There's less clutter in the app drawer with the default settings and you can have things in folders anyway. The best option in my opinion is the "frequently used apps" layout. Other launchers don't have it and it's a nice feature that simplifies the UX.

posted on 22 Apr 2013, 16:08

22. KingKurogiii (Posts: 5620; Member since: 23 Oct 2011)


well at least you like it. o:

posted on 22 Apr 2013, 03:39 5

11. amiroo (Posts: 269; Member since: 03 Sep 2012)


great one.

posted on 22 Apr 2013, 04:47

13. nostarwhere (Posts: 9; Member since: 12 Mar 2013)


No surprise he does that after leaving Samsung.

posted on 22 Apr 2013, 16:28 1

23. chocolaking (Posts: 453; Member since: 22 May 2012)


because he couldn't really appreciate the corporate culture. It must be a terrible experience for him.

posted on 22 Apr 2013, 08:31 4

18. amats69 (Posts: 1086; Member since: 12 Nov 2012)


Thumbs up to you Mr Steve Kordik.....now the expert has spoken! I really Love HTC One..can't wait for next week!

posted on 22 Apr 2013, 14:55 1

20. henrickrw (Posts: 407; Member since: 16 Sep 2011)


HTC Garbage!

posted on 22 Apr 2013, 15:33 3

21. f1r3z0r (Posts: 82; Member since: 09 Nov 2011)


All my fingers up!

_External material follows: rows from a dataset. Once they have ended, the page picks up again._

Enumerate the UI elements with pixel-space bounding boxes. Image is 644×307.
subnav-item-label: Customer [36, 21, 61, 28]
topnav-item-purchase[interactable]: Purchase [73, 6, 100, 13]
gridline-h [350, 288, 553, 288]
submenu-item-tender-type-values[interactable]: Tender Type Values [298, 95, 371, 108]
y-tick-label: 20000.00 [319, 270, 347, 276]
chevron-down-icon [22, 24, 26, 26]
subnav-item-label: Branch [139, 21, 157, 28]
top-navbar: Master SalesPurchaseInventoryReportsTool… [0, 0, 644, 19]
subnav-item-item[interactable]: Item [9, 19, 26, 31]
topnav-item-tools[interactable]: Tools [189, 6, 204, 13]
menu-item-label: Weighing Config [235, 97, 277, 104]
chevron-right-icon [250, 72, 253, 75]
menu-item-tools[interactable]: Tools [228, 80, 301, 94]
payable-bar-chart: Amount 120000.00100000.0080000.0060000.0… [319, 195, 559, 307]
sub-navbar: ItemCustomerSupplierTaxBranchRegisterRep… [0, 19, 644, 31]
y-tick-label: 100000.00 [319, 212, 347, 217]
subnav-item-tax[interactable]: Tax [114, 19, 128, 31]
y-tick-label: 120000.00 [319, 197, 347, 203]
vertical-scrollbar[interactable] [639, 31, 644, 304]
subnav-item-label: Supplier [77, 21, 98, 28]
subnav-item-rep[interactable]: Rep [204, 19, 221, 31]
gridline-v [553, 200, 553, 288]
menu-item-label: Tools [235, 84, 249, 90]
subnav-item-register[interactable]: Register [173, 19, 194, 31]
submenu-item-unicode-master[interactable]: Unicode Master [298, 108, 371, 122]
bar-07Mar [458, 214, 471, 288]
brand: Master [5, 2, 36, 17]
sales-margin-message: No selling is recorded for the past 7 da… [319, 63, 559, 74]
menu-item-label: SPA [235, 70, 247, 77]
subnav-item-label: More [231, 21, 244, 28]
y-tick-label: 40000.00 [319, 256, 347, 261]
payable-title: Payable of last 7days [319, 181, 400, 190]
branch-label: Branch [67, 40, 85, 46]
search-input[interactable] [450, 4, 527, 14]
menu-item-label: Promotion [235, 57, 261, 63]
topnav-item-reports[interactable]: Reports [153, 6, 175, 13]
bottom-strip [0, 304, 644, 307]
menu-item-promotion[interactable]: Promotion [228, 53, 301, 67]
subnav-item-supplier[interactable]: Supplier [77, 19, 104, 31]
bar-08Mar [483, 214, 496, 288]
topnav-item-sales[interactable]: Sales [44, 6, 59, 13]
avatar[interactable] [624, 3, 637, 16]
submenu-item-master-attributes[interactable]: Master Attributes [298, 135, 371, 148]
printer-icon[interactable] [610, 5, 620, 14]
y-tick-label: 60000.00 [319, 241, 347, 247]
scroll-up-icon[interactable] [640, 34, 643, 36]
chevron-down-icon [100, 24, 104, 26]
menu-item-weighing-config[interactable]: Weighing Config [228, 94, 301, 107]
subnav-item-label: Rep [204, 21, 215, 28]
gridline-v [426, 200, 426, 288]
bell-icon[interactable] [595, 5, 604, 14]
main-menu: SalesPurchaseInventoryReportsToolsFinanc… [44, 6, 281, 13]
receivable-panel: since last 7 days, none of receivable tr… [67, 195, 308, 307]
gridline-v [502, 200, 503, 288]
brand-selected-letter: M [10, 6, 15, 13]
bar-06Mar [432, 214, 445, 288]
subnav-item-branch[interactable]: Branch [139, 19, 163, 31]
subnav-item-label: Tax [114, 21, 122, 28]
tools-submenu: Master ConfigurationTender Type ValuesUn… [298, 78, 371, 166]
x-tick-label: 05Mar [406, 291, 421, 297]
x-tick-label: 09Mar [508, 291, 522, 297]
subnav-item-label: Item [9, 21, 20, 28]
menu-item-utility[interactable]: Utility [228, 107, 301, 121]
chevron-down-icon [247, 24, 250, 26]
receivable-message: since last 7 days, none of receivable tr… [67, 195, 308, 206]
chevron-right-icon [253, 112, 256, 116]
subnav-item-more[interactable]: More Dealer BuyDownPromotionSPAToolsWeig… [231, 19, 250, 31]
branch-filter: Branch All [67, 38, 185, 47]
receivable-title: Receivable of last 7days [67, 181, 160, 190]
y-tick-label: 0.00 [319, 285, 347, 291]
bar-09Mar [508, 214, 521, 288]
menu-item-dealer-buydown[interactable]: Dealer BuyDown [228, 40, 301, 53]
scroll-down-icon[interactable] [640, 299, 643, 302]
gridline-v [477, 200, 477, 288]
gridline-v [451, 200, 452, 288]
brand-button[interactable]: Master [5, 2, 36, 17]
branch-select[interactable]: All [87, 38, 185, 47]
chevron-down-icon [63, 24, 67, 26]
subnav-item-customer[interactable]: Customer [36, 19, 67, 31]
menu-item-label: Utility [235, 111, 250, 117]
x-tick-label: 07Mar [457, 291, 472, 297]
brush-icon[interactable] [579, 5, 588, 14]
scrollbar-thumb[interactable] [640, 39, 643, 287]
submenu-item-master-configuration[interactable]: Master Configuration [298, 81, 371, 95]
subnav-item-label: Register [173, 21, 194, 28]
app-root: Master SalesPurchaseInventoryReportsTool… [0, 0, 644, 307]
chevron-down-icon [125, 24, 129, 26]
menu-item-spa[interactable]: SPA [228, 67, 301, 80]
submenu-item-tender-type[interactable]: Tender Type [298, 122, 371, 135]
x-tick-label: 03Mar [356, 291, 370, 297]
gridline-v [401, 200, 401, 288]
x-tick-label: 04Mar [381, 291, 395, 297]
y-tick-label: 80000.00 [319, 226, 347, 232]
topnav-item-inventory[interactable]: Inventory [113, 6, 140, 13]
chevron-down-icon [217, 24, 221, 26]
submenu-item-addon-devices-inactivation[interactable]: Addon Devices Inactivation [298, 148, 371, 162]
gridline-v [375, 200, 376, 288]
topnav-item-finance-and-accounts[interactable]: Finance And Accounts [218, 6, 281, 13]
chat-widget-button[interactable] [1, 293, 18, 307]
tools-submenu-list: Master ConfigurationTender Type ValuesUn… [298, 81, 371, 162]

I will get my HTC one pronto and of course I will root it and install CM 10.1 or newer

posted on 20 May 2013, 13:49

29. jamosjamos (Posts: 1; Member since: 20 May 2013)


I'm not claiming other device makers are much better, but though HTC talks about their commitment to developers, they don't always follow through. They have yet to release kernel source for ICS for the Thunderbolt. How much dev support will HTC offer for the One after it's been around a year or so?